J.B. : Oui, il y a des tentatives régulièrement. Le référendum, en tant que processus de décision, n’existe ni au niveau fédéral, ni au niveau régional en Belgique. C’est considéré comme anticonstitutionnel puisque la Constitution parle d’un régime représentatif. (…)
En Belgique, est-ce qu’on oserait poser la question de la fin ou non de la Belgique ? si le référendum avait existé, est-ce que la loi sur la dépénalisation sur l’interruption volontaire de grossesse, la loi sur l’euthanasie, la loi sur le mariage et sur l’adoption par des couples homosexuels, est-ce que tout cela aurait été avalisé par référendum ? (…)
La crainte qu’on avance habituellement en Belgique est celle d’un clivage très tranché entre le nord et le sud. On avait déjà eu ce clivage lors de la consultation populaire sur l’éventuel retour de Léopold III. Les Flamands étaient massivement pour le retour. Les Wallons étaient largement hostiles. aujourd’hui, si on posait la question sur BruxellesHalle-Vilvorde, je n’oserais pas imaginer le résultat. Je crois donc que le monde politique juge prudent de ne pas consulter la population sur des sujets soit éthiques, soit de haute sensibilité politique ou politico-linguistique.
S&F : On a parlé récemment de la consultation sur les minarets en Suisse. Quelle est la différence entre le système belge et les autres systèmes ?

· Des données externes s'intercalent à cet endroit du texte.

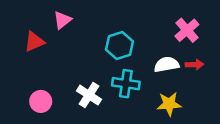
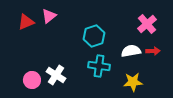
red triangle: (34, 42) -> (26, 22), moved
white cross: (89, 95) -> (56, 75), moved

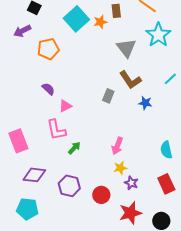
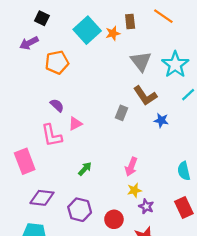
cyan star: (158, 35) -> (175, 65), moved
pink L-shape: (56, 130) -> (52, 135), moved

En suisse, vous avez des référendums qui se déroulent au niveau national et qui exigent une double majorité : une majorité de citoyens et une majorité de cantons. La pratique du référendum est fréquente en suisse. Il y a tous les ans des référendums qui portent des sujets divers mais quand même beaucoup ces derniers temps sur la place des étrangers, l’immigration, le travail des étrangers. Jusqu’avant l’aventure des minarets pourtant, la population s’est montrée plutôt modérée. (…)

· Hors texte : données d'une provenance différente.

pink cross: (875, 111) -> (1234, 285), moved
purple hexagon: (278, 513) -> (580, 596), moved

Le référendum en suisse peut être d’initiative populaire alors que souvent il est d’initiative gouvernementale ou vous trouvez ainsi des dispositions, par exemple en matière d’alcool, qui sont d’initiatives populaires. Le peuple ayant été plus courageux que le pouvoir politique dans l’interdiction de certaines boissons franchement toxiques. (…)
aux Etats-Unis par ailleurs, lors des élections, on organise souvent des référendums. Le référendum est parfois simplement une façon de mobiliser les électeurs. D’initiative populaire, vous suscitez un référendum sur le mariage homosexuel. Vont se déplacer pour voter contre cette « abomination », une série de républicains, qui, peut-être, seraient restés chez eux autrement. Etant en route, ils vont voter pour le candidat républicain. (…)

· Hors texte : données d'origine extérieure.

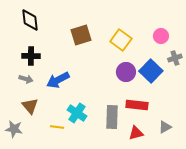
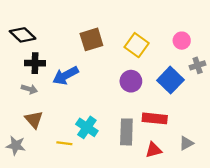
black diamond: (30, 20) -> (23, 35), moved, turned -40
purple circle: (126, 72) -> (131, 81), moved
blue arrow: (58, 80) -> (65, 76), moved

S&F : En Suisse, la question des minarets a soulevé beaucoup d’autres questions que celle simplement de l’installation de minarets…
Oui, c’est cela. Les gens répondent oui ou non pour des raisons différentes et en même temps, il y a une pluralité de causes dans chaque camp. Celui qui est intégriste catholique et qui dit « je ne veux pas de minarets, construisons des clochers » et le laïque obtus qui dit « je ne veux pas de minarets et faisons sauter les clochers ». (…)
Pour conclure, on peut dire que c’est le métier de l’Homme politique qui est au cœur de la question. Je crois que le monde politique est tellement obnubilé par les élections et par la pression médiatique qu’on lui met, que cela devient difficile pour lui d’avoir comme rôle de prendre les meilleures décisions à long terme.